* WHAT THE EXERCISE ASKS
Retype exactly what runs from the first line of the data to the line with "GIOVEDI 21/05", keeping both of those lines and skipping pictures.

SUPPLIED DATA below:

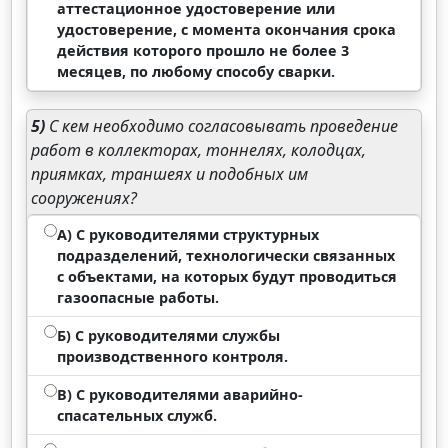
аттестационное удостоверение или
удостоверение, с момента окончания срока
действия которого прошло не более 3
месяцев, по любому способу сварки.
5)
С кем необходимо согласовывать проведение
работ в коллекторах, тоннелях, колодцах,
приямках, траншеях и подобных им
сооружениях?
А) C руководителями структурных
подразделений, технологически связанных
с объектами, на которых будут проводиться
газоопасные работы.
Б) C руководителями службы
производственного контроля.
В) C руководителями аварийно-
спасательных служб.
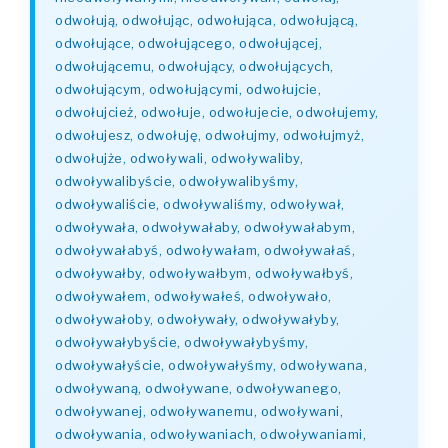
odwołują, odwołując, odwołująca, odwołującą,
odwołujące, odwołującego, odwołującej,
odwołującemu, odwołujący, odwołujących,
odwołującym, odwołującymi, odwołujcie,
odwołujcież, odwołuje, odwołujecie, odwołujemy,
odwołujesz, odwołuję, odwołujmy, odwołujmyż,
odwołujże, odwoływali, odwoływaliby,
odwoływalibyście, odwoływalibyśmy,
odwoływaliście, odwoływaliśmy, odwoływał,
odwoływała, odwoływałaby, odwoływałabym,
odwoływałabyś, odwoływałam, odwoływałaś,
odwoływałby, odwoływałbym, odwoływałbyś,
odwoływałem, odwoływałeś, odwoływało,
odwoływałoby, odwoływały, odwoływałyby,
odwoływałybyście, odwoływałybyśmy,
odwoływałyście, odwoływałyśmy, odwoływana,
odwoływaną, odwoływane, odwoływanego,
odwoływanej, odwoływanemu, odwoływani,
odwoływania, odwoływaniach, odwoływaniami,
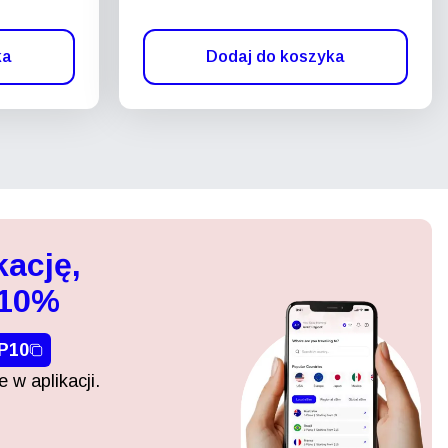
ka
Dodaj do koszyka
kację,
 10%
P10
 w aplikacji.
Zamknij wyskakujące okno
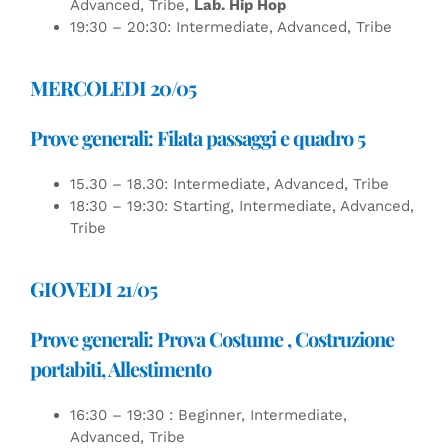
Advanced, Tribe,
Lab. Hip Hop
19:30 – 20:30: Intermediate, Advanced, Tribe
MERCOLEDI 20/05
Prove generali: Filata passaggi e quadro 5
15.30 – 18.30: Intermediate, Advanced, Tribe
18:30 – 19:30: Starting, Intermediate, Advanced,
Tribe
GIOVEDI 21/05
Prove generali: Prova Costume , Costruzione
portabiti, Allestimento
16:30 – 19:30 : Beginner, Intermediate,
Advanced, Tribe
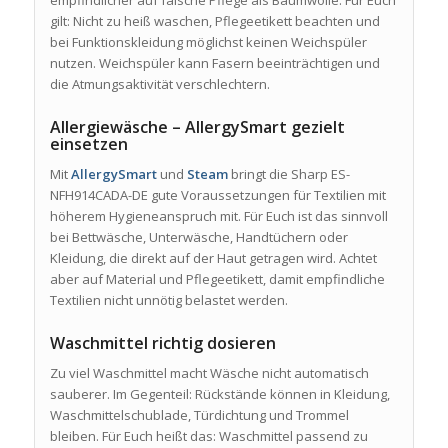
empfindlicher auf falsche Pflege als Baumwolle. Für Euch
gilt: Nicht zu heiß waschen, Pflegeetikett beachten und
bei Funktionskleidung möglichst keinen Weichspüler
nutzen. Weichspüler kann Fasern beeinträchtigen und
die Atmungsaktivität verschlechtern.
Allergiewäsche – AllergySmart gezielt
einsetzen
Mit
AllergySmart
und
Steam
bringt die Sharp ES-
NFH914CADA-DE gute Voraussetzungen für Textilien mit
höherem Hygieneanspruch mit. Für Euch ist das sinnvoll
bei Bettwäsche, Unterwäsche, Handtüchern oder
Kleidung, die direkt auf der Haut getragen wird. Achtet
aber auf Material und Pflegeetikett, damit empfindliche
Textilien nicht unnötig belastet werden.
Waschmittel richtig dosieren
Zu viel Waschmittel macht Wäsche nicht automatisch
sauberer. Im Gegenteil: Rückstände können in Kleidung,
Waschmittelschublade, Türdichtung und Trommel
bleiben. Für Euch heißt das: Waschmittel passend zu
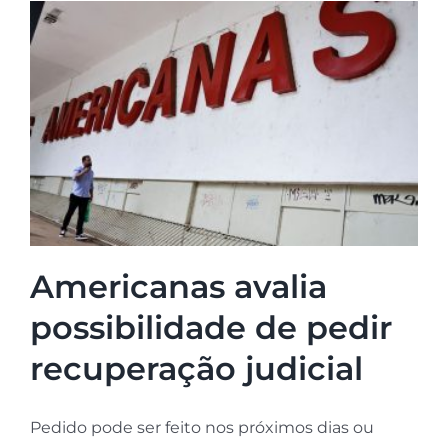
Americanas avalia
possibilidade de pedir
recuperação judicial
Pedido pode ser feito nos próximos dias ou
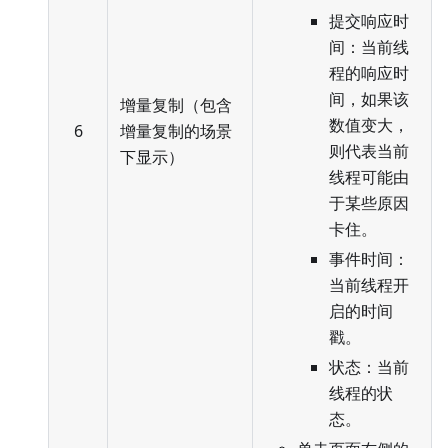
提交响应时
间：当前线
程的响应时
间，如果该
增量复制（包含
数值变大，
6
增量复制的场景
则代表当前
下显示）
线程可能由
于某些原因
卡住。
事件时间：
当前线程开
启的时间
戳。
状态：当前
线程的状
态。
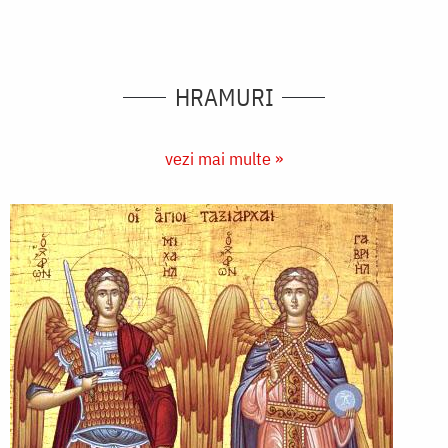
HRAMURI
vezi mai multe »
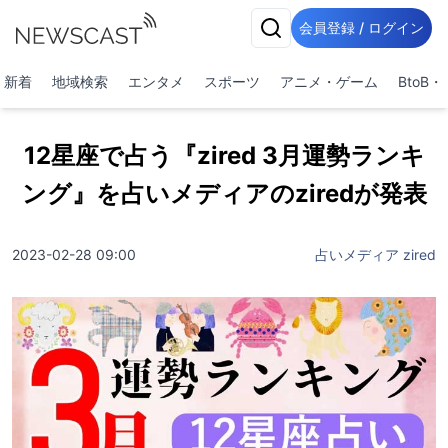
会員登録 / ログイン
新着
地域検索
エンタメ
スポーツ
アニメ・ゲーム
BtoB
12星座で占う『zired 3月運勢ランキ
ング』を占いメディアのziredが発表
2023-02-28 09:00
占いメディア zired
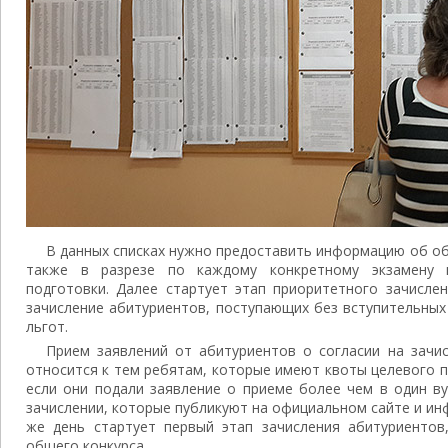
В данных списках нужно предоставить информацию об об
также в разрезе по каждому конкретному экзамену 
подготовки. Далее стартует этап приоритетного зачисле
зачисление абитуриентов, поступающих без вступительных
льгот.
Прием заявлений от абитуриентов о согласии на зачи
относится к тем ребятам, которые имеют квоты целевого п
если они подали заявление о приеме более чем в один ву
зачислении, которые публикуют на официальном сайте и ин
же день стартует первый этап зачисления абитуриентов
общего конкурса.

End of SUPPLIED DATA.

* EXERCISE ANSWER
аттестационное удостоверение или
удостоверение, с момента окончания срока
действия которого прошло не более 3
месяцев, по любому способу сварки.
5)
С кем необходимо согласовывать проведение
работ в коллекторах, тоннелях, колодцах,
приямках, траншеях и подобных им
сооружениях?
А) C руководителями структурных
подразделений, технологически связанных
с объектами, на которых будут проводиться
газоопасные работы.
Б) C руководителями службы
производственного контроля.
В) C руководителями аварийно-
спасательных служб.
odwołują, odwołując, odwołująca, odwołującą,
odwołujące, odwołującego, odwołującej,
odwołującemu, odwołujący, odwołujących,
odwołującym, odwołującymi, odwołujcie,
odwołujcież, odwołuje, odwołujecie, odwołujemy,
odwołujesz, odwołuję, odwołujmy, odwołujmyż,
odwołujże, odwoływali, odwoływaliby,
odwoływalibyście, odwoływalibyśmy,
odwoływaliście, odwoływaliśmy, odwoływał,
odwoływała, odwoływałaby, odwoływałabym,
odwoływałabyś, odwoływałam, odwoływałaś,
odwoływałby, odwoływałbym, odwoływałbyś,
odwoływałem, odwoływałeś, odwoływało,
odwoływałoby, odwoływały, odwoływałyby,
odwoływałybyście, odwoływałybyśmy,
odwoływałyście, odwoływałyśmy, odwoływana,
odwoływaną, odwoływane, odwoływanego,
odwoływanej, odwoływanemu, odwoływani,
odwoływania, odwoływaniach, odwoływaniami,
ka
Dodaj do koszyka
kację,
 10%
P10
 w aplikacji.
Zamknij wyskakujące okno
Advanced, Tribe,
Lab. Hip Hop
19:30 – 20:30: Intermediate, Advanced, Tribe
MERCOLEDI 20/05
Prove generali: Filata passaggi e quadro 5
15.30 – 18.30: Intermediate, Advanced, Tribe
18:30 – 19:30: Starting, Intermediate, Advanced,
Tribe
GIOVEDI 21/05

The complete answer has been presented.